There is significant interest in the use of miRNA analysis for forensic body fluid identification. Demonstrated co-extraction and detection in DNA extracts could make the use of miRNAs a more streamlined molecular body fluid identification method than other RNA-based methods. The authors previously reported a reverse transcription-quantitative PCR (RT-qPCR) panel of eight miRNAs that classified venous and menstrual blood, feces, urine, saliva, semen, and vaginal secretions using a quadratic discriminant analysis (QDA) model with 93% accuracy in RNA extracts.

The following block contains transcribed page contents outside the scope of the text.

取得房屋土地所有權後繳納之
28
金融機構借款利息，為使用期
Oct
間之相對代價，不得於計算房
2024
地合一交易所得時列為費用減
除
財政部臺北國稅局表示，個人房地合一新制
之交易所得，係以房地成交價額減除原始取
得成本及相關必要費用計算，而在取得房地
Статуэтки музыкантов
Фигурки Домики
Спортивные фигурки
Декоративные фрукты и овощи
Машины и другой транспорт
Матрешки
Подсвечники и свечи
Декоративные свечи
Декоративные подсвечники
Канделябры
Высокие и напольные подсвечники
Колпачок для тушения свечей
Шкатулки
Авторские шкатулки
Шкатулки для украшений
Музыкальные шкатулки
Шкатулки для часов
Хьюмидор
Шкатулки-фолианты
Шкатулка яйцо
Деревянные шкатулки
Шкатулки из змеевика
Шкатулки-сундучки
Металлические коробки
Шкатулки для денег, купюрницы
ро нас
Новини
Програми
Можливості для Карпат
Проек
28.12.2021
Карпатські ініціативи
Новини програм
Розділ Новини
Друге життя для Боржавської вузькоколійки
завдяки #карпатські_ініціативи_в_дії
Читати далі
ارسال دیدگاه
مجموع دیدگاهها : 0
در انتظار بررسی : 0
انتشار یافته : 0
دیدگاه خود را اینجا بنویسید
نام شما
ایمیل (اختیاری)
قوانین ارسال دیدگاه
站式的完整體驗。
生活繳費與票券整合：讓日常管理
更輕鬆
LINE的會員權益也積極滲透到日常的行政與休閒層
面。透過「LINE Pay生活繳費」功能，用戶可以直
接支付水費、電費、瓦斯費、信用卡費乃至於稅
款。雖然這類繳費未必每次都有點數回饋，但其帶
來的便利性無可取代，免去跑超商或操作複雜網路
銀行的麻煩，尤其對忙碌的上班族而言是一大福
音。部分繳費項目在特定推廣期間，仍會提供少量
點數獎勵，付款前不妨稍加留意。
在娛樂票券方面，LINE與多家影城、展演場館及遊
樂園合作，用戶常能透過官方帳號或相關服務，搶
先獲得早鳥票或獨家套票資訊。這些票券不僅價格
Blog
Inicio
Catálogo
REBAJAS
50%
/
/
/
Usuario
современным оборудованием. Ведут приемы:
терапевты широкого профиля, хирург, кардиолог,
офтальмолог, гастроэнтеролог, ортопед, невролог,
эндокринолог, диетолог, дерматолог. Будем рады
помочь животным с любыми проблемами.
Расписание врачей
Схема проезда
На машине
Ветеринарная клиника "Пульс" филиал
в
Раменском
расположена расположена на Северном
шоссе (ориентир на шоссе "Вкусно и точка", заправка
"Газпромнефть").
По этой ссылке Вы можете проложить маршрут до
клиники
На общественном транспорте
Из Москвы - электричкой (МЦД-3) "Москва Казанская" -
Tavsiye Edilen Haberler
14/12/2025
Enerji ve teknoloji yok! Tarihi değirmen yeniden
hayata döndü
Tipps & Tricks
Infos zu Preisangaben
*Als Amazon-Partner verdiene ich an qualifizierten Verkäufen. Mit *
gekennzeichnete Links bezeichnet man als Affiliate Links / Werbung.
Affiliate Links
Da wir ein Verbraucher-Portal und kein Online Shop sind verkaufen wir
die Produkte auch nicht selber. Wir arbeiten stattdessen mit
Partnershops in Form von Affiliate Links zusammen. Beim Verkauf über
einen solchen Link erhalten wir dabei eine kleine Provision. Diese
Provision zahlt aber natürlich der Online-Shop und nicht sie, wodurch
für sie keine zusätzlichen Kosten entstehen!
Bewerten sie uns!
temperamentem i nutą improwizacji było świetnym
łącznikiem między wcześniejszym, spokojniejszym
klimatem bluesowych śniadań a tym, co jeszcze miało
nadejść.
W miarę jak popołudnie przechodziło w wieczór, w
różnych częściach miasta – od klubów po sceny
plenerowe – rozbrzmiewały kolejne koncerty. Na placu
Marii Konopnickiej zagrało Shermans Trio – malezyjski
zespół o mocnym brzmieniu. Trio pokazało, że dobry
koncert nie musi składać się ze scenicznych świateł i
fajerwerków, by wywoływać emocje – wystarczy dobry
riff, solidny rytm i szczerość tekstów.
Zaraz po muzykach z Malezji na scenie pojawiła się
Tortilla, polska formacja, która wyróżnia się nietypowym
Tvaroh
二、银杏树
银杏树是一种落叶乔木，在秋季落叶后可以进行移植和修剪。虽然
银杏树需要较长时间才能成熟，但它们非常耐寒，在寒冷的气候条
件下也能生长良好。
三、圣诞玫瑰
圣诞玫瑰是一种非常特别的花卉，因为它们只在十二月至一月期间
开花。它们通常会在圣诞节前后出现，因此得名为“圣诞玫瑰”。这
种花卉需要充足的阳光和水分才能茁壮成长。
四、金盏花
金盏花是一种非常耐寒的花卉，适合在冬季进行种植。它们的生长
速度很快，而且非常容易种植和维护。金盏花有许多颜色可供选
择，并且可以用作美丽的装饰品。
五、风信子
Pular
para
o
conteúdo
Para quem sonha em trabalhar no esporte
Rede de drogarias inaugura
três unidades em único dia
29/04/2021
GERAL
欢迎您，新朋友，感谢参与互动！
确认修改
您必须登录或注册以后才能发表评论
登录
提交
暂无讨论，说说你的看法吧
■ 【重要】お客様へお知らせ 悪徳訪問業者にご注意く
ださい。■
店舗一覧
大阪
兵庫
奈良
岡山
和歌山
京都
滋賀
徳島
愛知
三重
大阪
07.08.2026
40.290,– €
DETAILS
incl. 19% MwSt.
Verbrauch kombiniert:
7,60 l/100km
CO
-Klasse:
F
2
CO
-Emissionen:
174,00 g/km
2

Herein, miRNA expression in DNA extracts from 50 donors of each body fluid were tested using the model. Initially, a classification rate of 87% was obtained, which increased to 92% when three additional miRNAs were added. Body fluid identification was found to be reliable across population samples of mixed ages, ethnicities, and sex, with 72–98% of the unknown samples classifying correctly. The model was then tested against compromised samples and over biological cycles, where classification accuracy varied, depending on the body fluid. In conclusion, the authors demonstrated the ability to classify body fluids using miRNA expression from DNA extracts, eliminating the need for RNA extraction, greatly reducing evidentiary sample consumption and processing time in forensic laboratories, but acknowledge that compromised semen and saliva samples can fail to classify properly, and mixed sample classification remains untested and may have limitations.